DECISION N059
DECISION N° 059/12/ARMP/CRD DU 31 MAI 2012 DU COMITE DE REGLEMENT DES DIFFERENDS STATUANT EN FORMATION DISCIPLINAIRE SUR DES FAITS REPROCHES A L’ENTREPRISE GENERALE DES TRAVAUX D’ETUDES ET DE REALISATIONS (GTER SARL) RELATIFS A LA PRODUCTION DE FAUX DOCUMENTS DANS LE CADRE DE L’APPEL D’OFFRES DE L’AGENCE D’EXECUTION DES TRAVAUX D’INTERET PUBLIC (AGETIP) AYANT POUR OBJET LA CONSTRUCTION ET LA REHABILITATION DE VOIRIES DANS LA VILLE DE THIES
LE COMITE DE REGLEMENT DES DIFFERENDS STATUANT EN COMMISSION LITIGES,
Vu le Code des Obligations de l’Administration modifié par la loi n° 2006-16 du 30 juin 2006, notamment en son article 30 ;
Vu le décret n° 2011-1084 du 27 juillet 2011 portant Code des Marchés publics modifié, notamment en ses articles 147 et 148;
Vu le décret n° 2007-546 du 25 avril 2007 portant organisation et fonctionnement de l'Autorité de Régulation des Marchés publics (ARMP);
Vu la décision n° 0005/ARMP/CRMP du 19 mai 2008 portant règlement intérieur du Conseil de Régulation des Marchés publics ;
Vu la lettre de l’AGETIP en date du 07 septembre 20 11 ;
Après avoir entendu le rapport de M. René Pascal DIOUF, Chargé des enquêtes, rapporteur;
En présence de Monsieur Mamadou DEME assurant l’intérim de Monsieur Abdoulaye SYLLA, Président, absent, de MM. Abd’El Kader NDIAYE et Ndiacé DIOP, membres du Comité de Règlement des Différends (CRD) ;
De MM. Saër NIANG, Directeur général de l’ARMP, secrétaire rapporteur du CRD, Mme Takia FALL CARVALHO, Conseillère chargée de la Coordination et du Suivi et Cheikh Saad Bou SAMBE, Directeur de la Réglementation et des Affaires juridiques, observateurs ;
Après en avoir délibéré conformément à la loi,
Adopte la présente délibération fondée sur la régularité de la saisine, les faits et moyens exposés ci après :
Par lettre référencée TEC/2488/11 du 07 septembre 2011, enregistrée le 12 septembre 2011 sous le numéro 936 au Secrétariat du Comité de Règlement des Différends, le Directeur général de l’AGETIP a saisi le CRD d’une dénonciation relative à la production par l’entreprise GTER de fausses attestations de bonne exécution de travaux, dans le cadre de l’appel d’offre dont objet rappelé ci-dessus.

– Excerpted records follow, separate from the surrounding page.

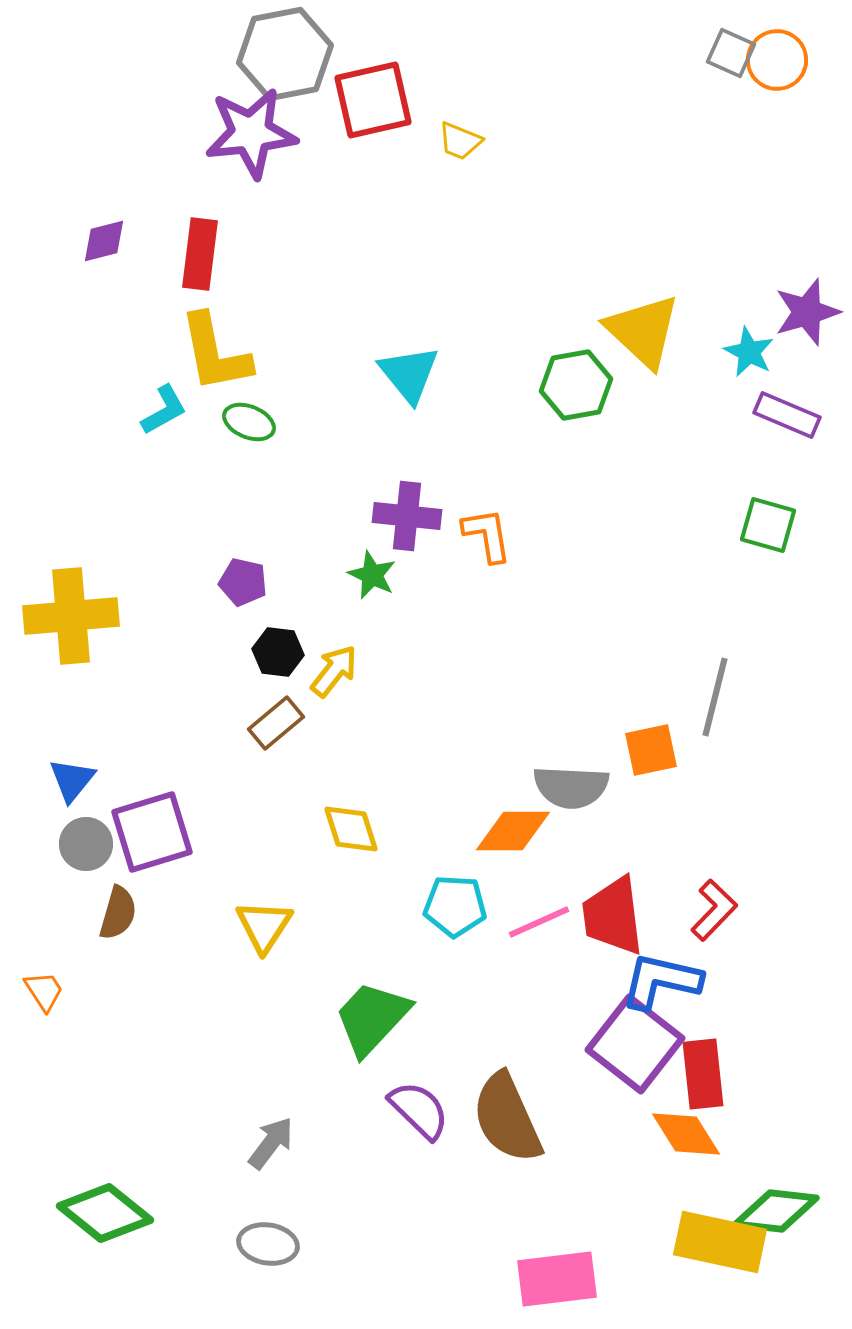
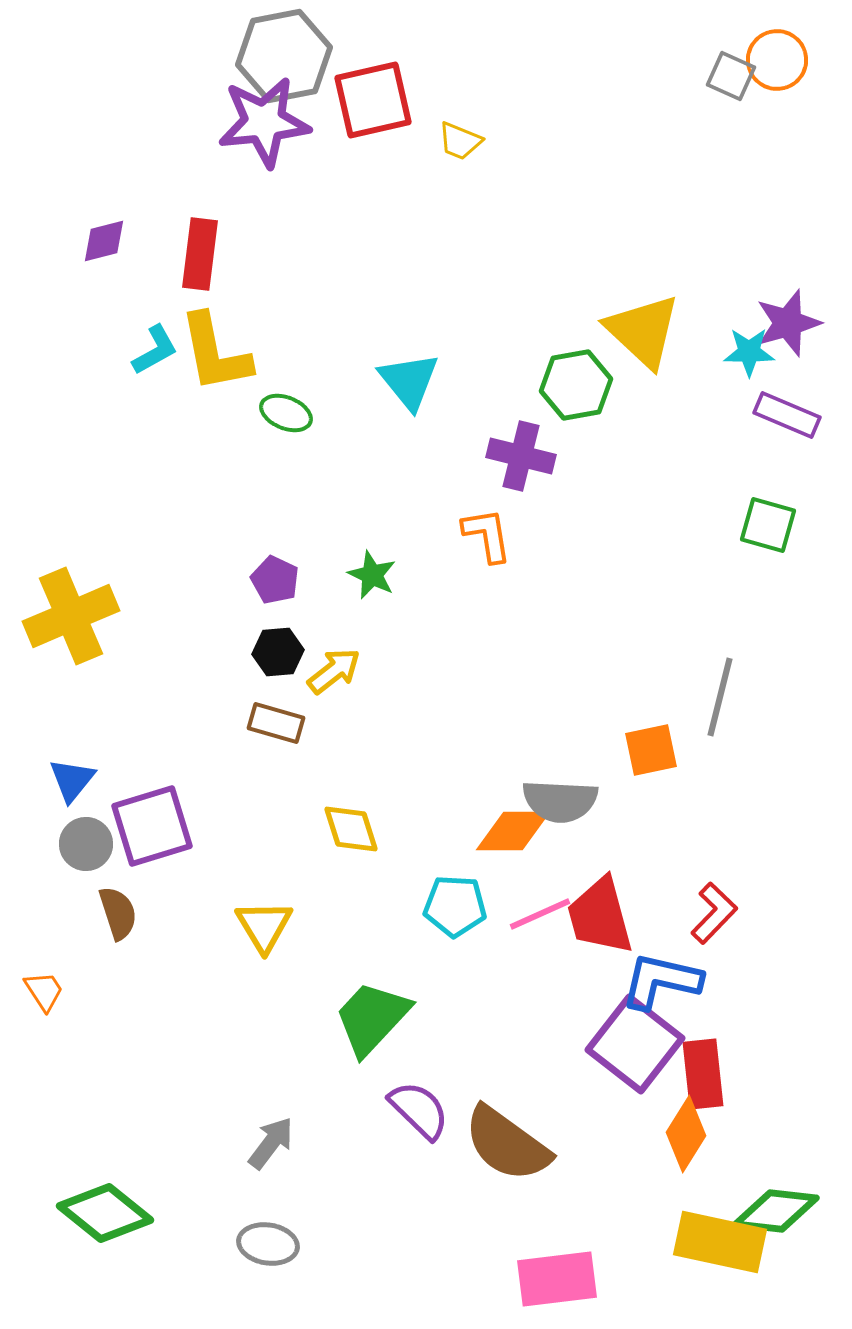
gray square at (731, 53): moved 23 px down
gray hexagon at (285, 54): moved 1 px left, 2 px down
purple star at (251, 133): moved 13 px right, 11 px up
purple star at (807, 312): moved 19 px left, 11 px down
cyan star at (749, 352): rotated 27 degrees counterclockwise
cyan triangle at (409, 374): moved 7 px down
cyan L-shape at (164, 410): moved 9 px left, 60 px up
green ellipse at (249, 422): moved 37 px right, 9 px up
purple cross at (407, 516): moved 114 px right, 60 px up; rotated 8 degrees clockwise
purple pentagon at (243, 582): moved 32 px right, 2 px up; rotated 12 degrees clockwise
yellow cross at (71, 616): rotated 18 degrees counterclockwise
black hexagon at (278, 652): rotated 12 degrees counterclockwise
yellow arrow at (334, 671): rotated 14 degrees clockwise
gray line at (715, 697): moved 5 px right
brown rectangle at (276, 723): rotated 56 degrees clockwise
gray semicircle at (571, 787): moved 11 px left, 14 px down
purple square at (152, 832): moved 6 px up
red L-shape at (714, 910): moved 3 px down
brown semicircle at (118, 913): rotated 34 degrees counterclockwise
red trapezoid at (613, 916): moved 13 px left; rotated 8 degrees counterclockwise
pink line at (539, 922): moved 1 px right, 8 px up
yellow triangle at (264, 926): rotated 4 degrees counterclockwise
brown semicircle at (507, 1118): moved 26 px down; rotated 30 degrees counterclockwise
orange diamond at (686, 1134): rotated 64 degrees clockwise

SUR LA COMPETENCE ET LA RECEVABILITE
Considérant qu’aux termes de l’article 20 du décret n° 2007-546 du 25 avril 2007 portant organisation et fonctionnement de l’ARMP, le CRD peut recevoir les dénonciations des irrégularités constatées avant, pendant et après la passation ou l’exécution des marchés publics et délégations de service public ;
Que si ces faits caractérisent des violations de la règlementation relative à l’exécution des marchés publics, le Président du CRD saisit le CRD en formation disciplinaire;
Qu’en application de cette disposition, le Président du CRD a régulièrement saisi la Formation disciplinaire des faits dénoncés par l’AGETIP ;
SUR LES FAITS
Dans le journal « Le Soleil » du 12 mai 2011, l’AGETIP a fait publier un avis d’appel d’offres ayant pour objet des travaux de construction et de réhabilitation de voiries dans la ville de Thiès (Axe principal Médina FALL, Avenue El Hadji Omar, Avenue du Baol, Rue MB1).

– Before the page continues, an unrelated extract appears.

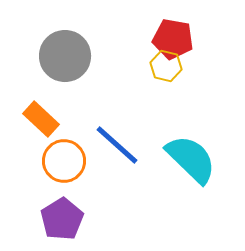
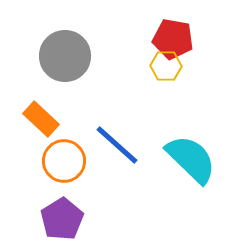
yellow hexagon: rotated 12 degrees counterclockwise
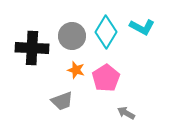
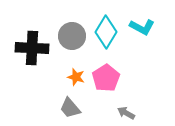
orange star: moved 7 px down
gray trapezoid: moved 8 px right, 7 px down; rotated 70 degrees clockwise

A l’ouverture des plis du 28 juin 2011, les entreprises CDE, Henan Chine, EATP/LSI, SOTRACOM, SOCETRA, EGCCBN et GTER ont présenté des offres pour le montant respectif de 2 334 230 900 FCFA HT, 1 650 361 375 FCFA HT, 1 259 321 592 FCFA HTHD, 3 074 409 756 FCFA HTHD, 1 923 899 200 FCFA HT, 1 284 848 871 FCFA HTHD et 1 265 883 200 FCFA HT.
Toutefois, au cours de l’évaluation, après investigation de la commission des marchés de l’AGETIP, il s’est avéré que les attestations de travaux similaires fournies par le candidat GTER ne sont pas authentiques.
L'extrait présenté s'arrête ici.